Experiment measuring pre-dawn urban air temperature in north Canberra compared to BoM Canberra Airport

Since 9th Feb I have been noting down the simultaneous temperature of pre-dawn air coming in my front door compared to Canberra Airport ~13km away as a crow might fly.

We are not that far from Hall, near farmland to the west and about 100m higher than the airport so in theory we might expect to be 0.64°C cooler. The front door faces east into a suburb and it so happens that most mornings a noticeable breeze comes in the door when opened.

I expected the vagaries of weather would produce a few days when we were cooler than the airport. It turned out that only on one day 16 March were we 0.2 cooler than the airport and that morning was blowing a warmish nor-wester at 16C – the wrong direction for the front door so I took a reading in the yard in full breeze.

Anyway – here is the chart, of suburban air temperature read in the dark minus the Canberra Airport reading off the www. Days of greater contrast tend to have clear skies – rainy days tend to show the least contrast.
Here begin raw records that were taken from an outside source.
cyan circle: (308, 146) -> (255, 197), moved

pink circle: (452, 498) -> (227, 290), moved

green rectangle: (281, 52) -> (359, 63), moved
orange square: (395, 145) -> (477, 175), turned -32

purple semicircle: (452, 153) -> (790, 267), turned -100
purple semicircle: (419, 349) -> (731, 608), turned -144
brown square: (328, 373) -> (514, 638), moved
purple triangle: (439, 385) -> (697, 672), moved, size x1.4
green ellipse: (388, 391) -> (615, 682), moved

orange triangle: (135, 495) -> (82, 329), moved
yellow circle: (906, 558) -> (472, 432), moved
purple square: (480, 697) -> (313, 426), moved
Average contrast over the 75 days – 3.7 degrees.

I wonder if readers ever try similar comparisons in their local region.

Note my thermometer is a little battery powered “thermistor” gadget with a metre of wire, digital readout to 0.1deg – which I had calibrated informally against two liquid in glass thermometers.
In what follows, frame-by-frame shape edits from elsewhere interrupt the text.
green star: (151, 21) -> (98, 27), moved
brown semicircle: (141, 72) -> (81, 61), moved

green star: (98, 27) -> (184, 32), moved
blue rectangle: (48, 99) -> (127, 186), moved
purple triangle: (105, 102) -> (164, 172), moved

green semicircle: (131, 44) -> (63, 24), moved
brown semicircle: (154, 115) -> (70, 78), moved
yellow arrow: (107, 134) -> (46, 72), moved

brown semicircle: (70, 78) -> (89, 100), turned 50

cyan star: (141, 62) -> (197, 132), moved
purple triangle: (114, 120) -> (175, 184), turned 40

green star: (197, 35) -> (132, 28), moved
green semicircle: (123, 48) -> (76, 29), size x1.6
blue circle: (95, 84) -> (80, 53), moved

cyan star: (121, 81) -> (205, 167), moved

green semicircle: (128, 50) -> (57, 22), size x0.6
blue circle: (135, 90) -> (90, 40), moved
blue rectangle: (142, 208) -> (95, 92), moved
3 thoughts on “Experiment measuring pre-dawn urban air temperature in north Canberra compared to BoM Canberra Airport”

  1. warwick great to see your interest in weather

    hills are cooler than valleys during the day, but warmer at night as inversions form in the valleys.

    you have picked that out well when you say the contrast is higher on days when there are clear skies – that means that there is stronger nighttime radiation and a stronger inversion.
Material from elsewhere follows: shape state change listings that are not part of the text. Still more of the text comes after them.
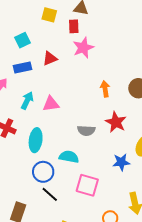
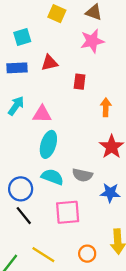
red rectangle: (74, 26) -> (80, 82), moved
pink star: (83, 48) -> (92, 41), moved
gray semicircle: (86, 131) -> (82, 175), moved
cyan ellipse: (36, 140) -> (48, 144), moved
pink square: (87, 185) -> (68, 212), turned -30

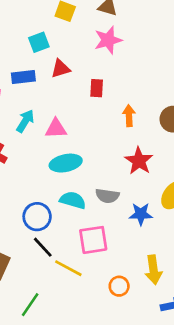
cyan square: (22, 37) -> (39, 42), moved
cyan ellipse: (48, 144) -> (66, 163), turned 65
yellow line: (43, 255) -> (68, 268), moved

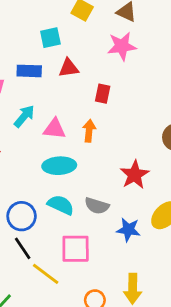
orange arrow: (129, 116) -> (89, 131), moved

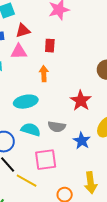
pink triangle: (55, 129) -> (19, 52), moved
blue star: (128, 230) -> (82, 141), turned 30

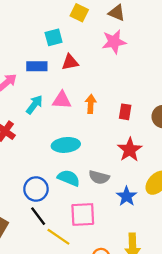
red rectangle: (50, 46) -> (125, 112), moved
pink triangle: (19, 52) -> (62, 100), moved
orange arrow: (44, 74) -> (91, 104), moved

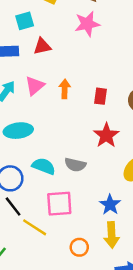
pink triangle: (62, 100) -> (35, 86), turned -42
cyan ellipse: (66, 145) -> (18, 131), moved
blue star: (127, 196) -> (110, 205), moved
    on the day that there was a negative difference there was a strong wind that kept the atmosphere well mixed

  2. The pre-dawn temperature difference to the airport is surprisingly large. It sounds like you get displaced air when a valley wind forms at nigh. The valley wind at night would be downslope and cooler air, but the displaced (warmer) air has to go somewhere. I’ll guess you are not on a valley bottom, but closer to a ridge line.

    Airports; of necessity, are built on flat ground and not subject to valley winds, generally.

    Does the breeze blow in the opposite direction late afternoon and what is the temperature differential to the airport at that time?

  3. Warwick:
    I remember about 25 years ago a case SW of Sydney on the Liverpool plains. The chap there was recently from Germany and was so annoyed by the difference in what he felt in the early morning in winter and what was reported as the minimum at Liverpool, that he got a (roughly) half metre alcohol thermometer and mounted it on a pillar of his back verandah, on the inside under cover and facing an unheated portion of wall. He calibrated the thermometer in ice & water for the low end.

    His business required an early start so he was leaving home around sunrise. Having come recently from southern Germany he claimed to feel a difference much greater than reported. He said that he was getting readings anything up to 7℃ below those reported (which at that time were around -3 to +1℃). It was a new sub-division so semi-rural, but I wasn’t aware that there was a great height difference to the BoM site.

    Western Sydney forms a ‘hollow’ surrounded by hills/mountains. Obviously formed by river(s) as Parramatta is one of the outlets, the Nepean-Hawkebury another. In winter it seemed that cold air from the Blue mountains would slide down into this hollow. Working at/near Plumpton (near Rooty Hill) the morning temperatures were distinctly cooler than reported for Parramatta (sometimes only -1 but often -3 to -5℃ below forecast).
    This was a paint factory so many thermometers and people who could use them.

    Lastly, last year I recorded differences between my house and forecast and reported Mt. Barker SA minimums. I gave up as results variable. House is about 13 km. from Mt. Barker and higher in elevation, and on slight rise above the river valley so can see frost on farmland below when there is not always any on my block. Results most often lower than Mt. Barker as expected. For some reason local ex-farmers claimed minimum would be 2℃ below Mt. Barker but “figures were all over the place these days”.

    I don’t know if this helps but it does seem that placing bets on BoM getting its forecasted minimum right would be a chancy business.